Philipp Sarasin: 1977
Manche Jahreszahlen haben sich eingeprägt, wie 1933, 1945 oder 1989. Zumindest in Deutschland. Aber was war so Besonderes in 1977? Ich bezeichne die Zeit, so um die Mitte der Siebziger, gerne als Beginn der Moderne. Forscht man etwas genauer nach, führten tatsächlich in 1977 viele Linien der gesellschaftlichen, kulturellen wie politischen Entwicklung, sowohl in Deutschland als auch in Europa, zu einem markanten Fixpunkt. Vieles von dem, was heute alltäglich ist, war damals neu und ein großer Fortschritt. Das Spektrum der Themen ist breit, angefangen beim Offensichtlichen wie dem ersten industriell gefertigten Homecomputer auf dem Cover. Doch der Blick in die Annalen offenbart mehr: der so genannte deutsche Herbst, die ersten greifbaren Ergebnisse der Genforschung und dem Aufkommen biologistischer Diskussionen, politische Umwälzungen und Neuorientierungen, bis hin zu neuen Stilen in der Musik, zum Teil noch relevant oder nur noch in Spuren in den heutigen Medien zu hören. All diese Phasen bis zu Ereignissen fasst Philipp Sarasin zusammen. Mit dem endgültigen Betrachtungsende 1977, jedoch mit umfassenden Rückblicken bis zu 1933. Leider passiert ihm das Gleiche, was mir oft in meinen Buchrezensionen passiert: Er taucht ein bisschen tief ab.

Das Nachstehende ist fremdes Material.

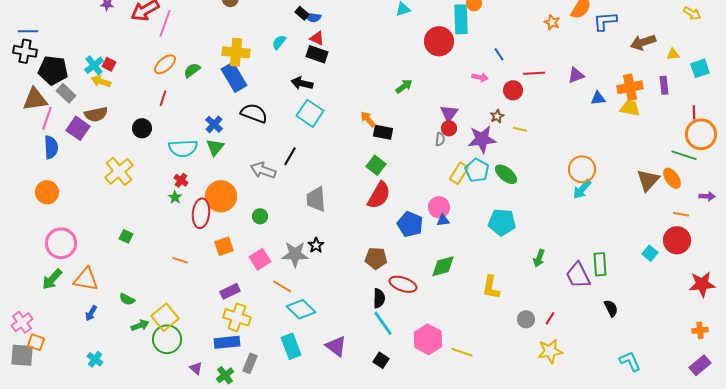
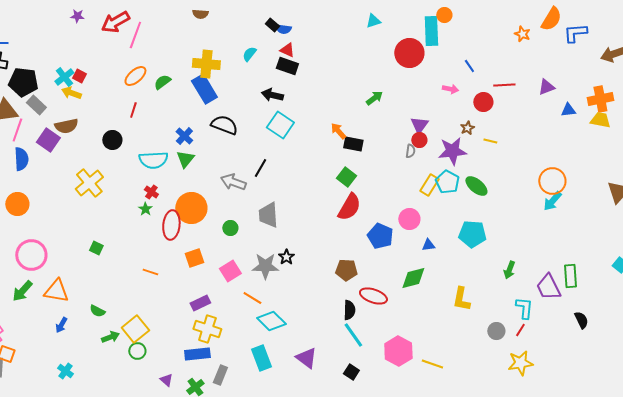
gray trapezoid: (316, 199) -> (268, 215), moved
blue triangle: (443, 220) -> (428, 245), moved
green circle: (167, 339) -> (137, 351), size x0.6
cyan L-shape: (630, 361) -> (524, 308), moved, turned 30

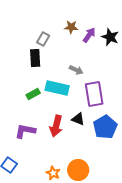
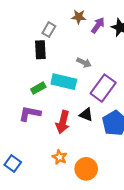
purple rectangle: (94, 94) -> (103, 88), turned 45
purple L-shape: (25, 131) -> (30, 114), moved
orange star: (53, 173) -> (60, 157), moved

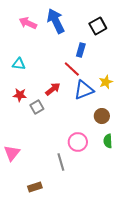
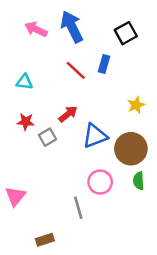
red line: (72, 69) -> (76, 70), moved
blue triangle: (84, 90) -> (95, 136), moved
brown circle: (102, 116) -> (131, 149), size x1.6

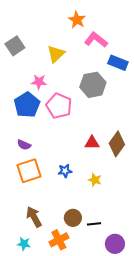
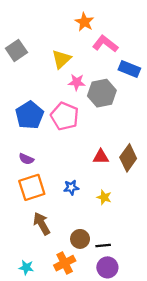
pink star: (39, 82) -> (77, 82), moved
brown arrow: (34, 217) -> (42, 224), moved
purple circle: (115, 244) -> (107, 267), moved

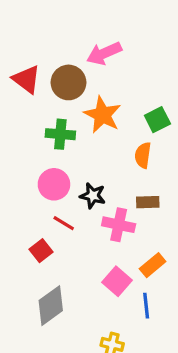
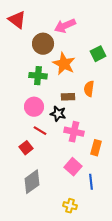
red triangle: (26, 79) -> (17, 20), moved
green square: (157, 120) -> (98, 54), moved
brown rectangle: (148, 202) -> (68, 97), moved
orange rectangle: (153, 265) -> (96, 148), moved, turned -35

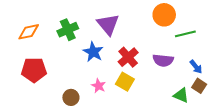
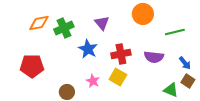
orange circle: (164, 15) -> (143, 14), moved
purple triangle: (108, 24) -> (102, 23), size x0.7
orange diamond: (29, 32) -> (39, 23), moved
red cross: (128, 57) -> (121, 54), turned 30

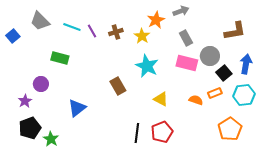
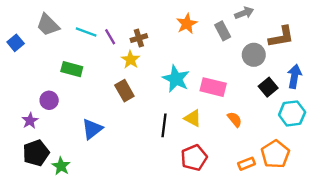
gray arrow: (181, 11) -> (244, 13), moved
yellow star: (142, 36) -> (130, 60), moved
gray rectangle: (186, 38) -> (223, 31), moved
gray circle: (210, 56) -> (254, 55), moved
pink rectangle: (187, 63) -> (213, 87), moved
brown rectangle: (118, 86) -> (124, 91), moved
orange rectangle: (215, 93) -> (247, 164), moved
orange semicircle: (196, 100) -> (235, 119), turned 32
black line: (137, 133) -> (164, 125), moved

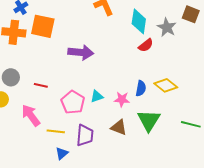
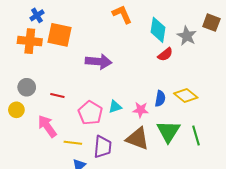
green line: (191, 124) -> (196, 135), moved, turned 60
brown triangle: (119, 127) -> (138, 139), size x1.4

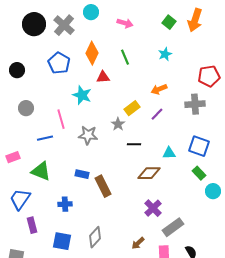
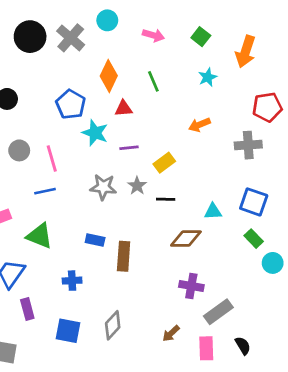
orange arrow: (195, 20) -> (246, 52), moved
green square: (169, 22) -> (201, 37), moved
blue pentagon: (59, 63) -> (71, 104), moved
yellow rectangle: (132, 108) -> (164, 163), moved
purple line: (157, 114) -> (129, 148), moved, turned 40
pink line: (61, 119) -> (52, 159), moved
gray star: (118, 124) -> (137, 186), moved
brown rectangle: (103, 186) -> (124, 256), turned 30
purple cross: (153, 208) -> (191, 286), turned -36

Dabei ist Sarasins Ansatz erst einmal plausibel und macht ein thematisches Gerüst aus. Er beginnt den jeweiligen Themenblock mit der Geschichte eines Menschen, der in 1977 starb und der gleichzeitig für das Thema relevant war. Wie Ernst Bloch für die politische Revolution und zur Frage nach Sozialismus oder Kapitalismus. Die Amerikanerin Fannie Lou Hamer steht für Entwicklungen in Fragen der Menschenrechte, gegen Rassismus und Ausgrenzung. Anaïs Nin starb schon im Januar 1977, ihre Tagebücher und ihre persönliche Geschichte leiten in gesellschaftliche und kulturelle Fragen in dieser Zeit ein. Jacques Prévert bildet den Zugang zu Technik und Architektur. Und Ludwig Erhard steht wie kaum ein anderer Politiker für die politische und wirtschaftliche Entwicklung im Nachkriegsdeutschland. Das Grundgerüst des Buches ist also stimmig und interessant. Doch leider unterläuft Sarasin dann ein Fehler.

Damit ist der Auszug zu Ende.